Konzertkritik: Van Dyke Parks: Eigenartig schön

Er hatte Angst, in Deutschland vielleicht vor leeren Stühlen auftreten zu müssen. Doch in der Berliner Passionskirche wurde Van Dyke Parks begeistert empfangen.

Van Dyke Parks ist ein bescheidener Mann. Stets hat er sich lieber im Hintergrund des großen Pop-Rummels gehalten, obwohl seine musikalischen Verdienste unschätzbar sind: als Komponist, Texter, Arrangeur, Produzent, Studiomusiker und Interpret. Weil der Amerikaner seit Jahrzehnten mehr "Musiker für Musiker" ist, als großer Publikumsmagnet für eine am Pop-Mainstream orientierte Hörerschaft, hatte er richtig Angst, er könnte während seiner zwei exklusiven Deutschland-Konzerte vor leeren Stühlen auftreten.

Nach dem begeisterten Empfang in der gut gefüllten Passionskirche lässt der kleine pummelige Mann mit den weißen Haaren, Schnurrbart und runder Goldrandbrille umso vergnügter seine Hände über die Tasten des großen schwarzen Flügels fliegen. Lässig winkt er den rauschenden Beifall ab. Das sei doch nicht nötig, dafür sei er zu alt inzwischen, scherzt der 68-jährige, und singt den munteren Song "Opportunity For Two" von seinem exquisiten Album "Jump" aus dem Jahr 1984. Ein wenig klingt er dabei wie sein alter Freund Randy Newman, dessen Debüt-LP er 1968 produziert hat.

Parks, der sich vor allem einen Namen gemacht hat mit komplexen Streicher- und Bläserarrangements, und der normalerweise mit einem Orchester auftritt, lässt sich nur von zwei Musikern begleiten: "My favorite new Berliners!" Moe Jaksch am Kontrabass und der Gitarrist Hans Rohe wühlen sich exquisit durch die schwierigen Arrangements. "Come Along" singt Parks mit seiner leicht quäkenden Stimme und "Orange Crate Art" vom gleichnamigen Album, einer Kollaboration mit Brian Wilson, mit dem er schon zu Zeiten der Beach Boys eng zusammengearbeitet hatte. Und einen Walzer vom kürzlich gestorbenen John Hartford.

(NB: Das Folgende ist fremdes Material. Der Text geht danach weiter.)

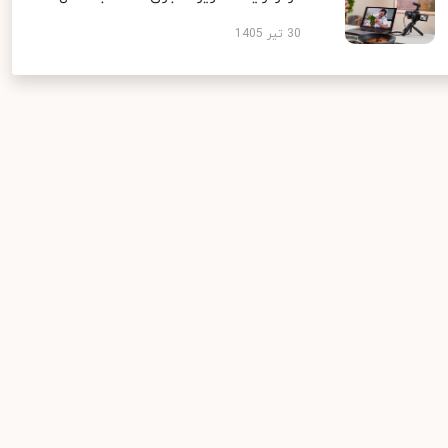
30 تیر 1405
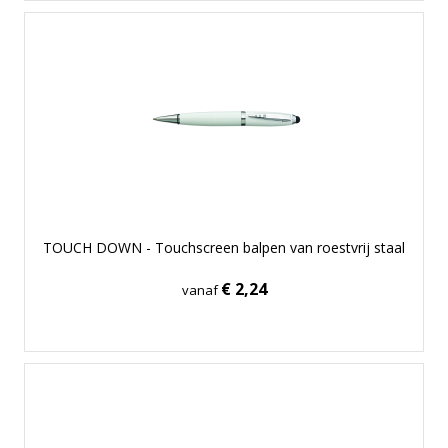
TOUCH DOWN - Touchscreen balpen van roestvrij staal
€ 2,24
vanaf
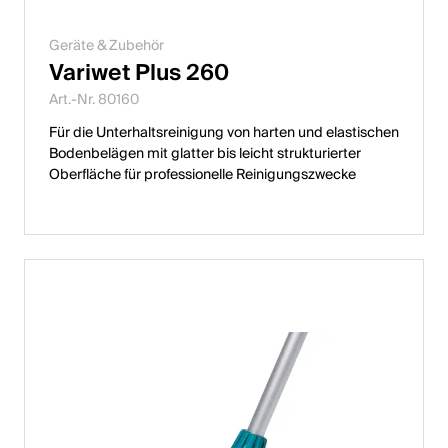
Geräte & Zubehör
Variwet Plus 260
Art.-Nr. 80160
Für die Unterhaltsreinigung von harten und elastischen
Bodenbelägen mit glatter bis leicht strukturierter
Oberfläche für professionelle Reinigungszwecke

Ständig pendelt diese eigenartig schöne Musik zwischen Broadway, Folk, Jazz, Ragtime, Pop, Klassik und Kunstlied, während unter dem Piano die Beine pendeln, die Slipper ein hübsches Ballet vollführen, abwechselnd oder synchron tappend - Hacke, Spitze, seitwärts, ran - und in die Pedale treten. Wenn ihn die Begeisterung packt, springt der kleine Mann vom Hocker, spielt im Stehen weiter. Er rezitiert ein Gedicht von Robert Frost: "Provide Provide", erzählt kleine Geschichten mit trockenem Humor und singt Songs aus allen Phasen seiner langen Karriere: "Cowboy", "F.D.R. In Trinidad", "Wings Of A Dove".

Mit den Überraschungsgästen Klaus Voormann an seiner interessanten 8-saitigen Gitarre-Bass-Kombination und dem famosen Gitarristen Carl Carlton wird gegen Ende noch ein bisschen gerockt zu einem alten Song der Mississippi Sheiks und Lowell Georges "Sailin' Shoes", bevor Van Dyke Parks solo noch eine kleine Sonate von Domenico Scarlatti und ein Lied des englischen Komponisten Orlando Gibbons vom Anfang des 17. Jahrhunderts zugibt. Und weil das verzauberte Publikum nicht genug kriegen kann, bekommt es zum Schluss noch einmal die komplette Band und eine eigenwillig schöne Interpretation von Woody Guthries Folksong "Pastures Of Plenty". Toller Abend.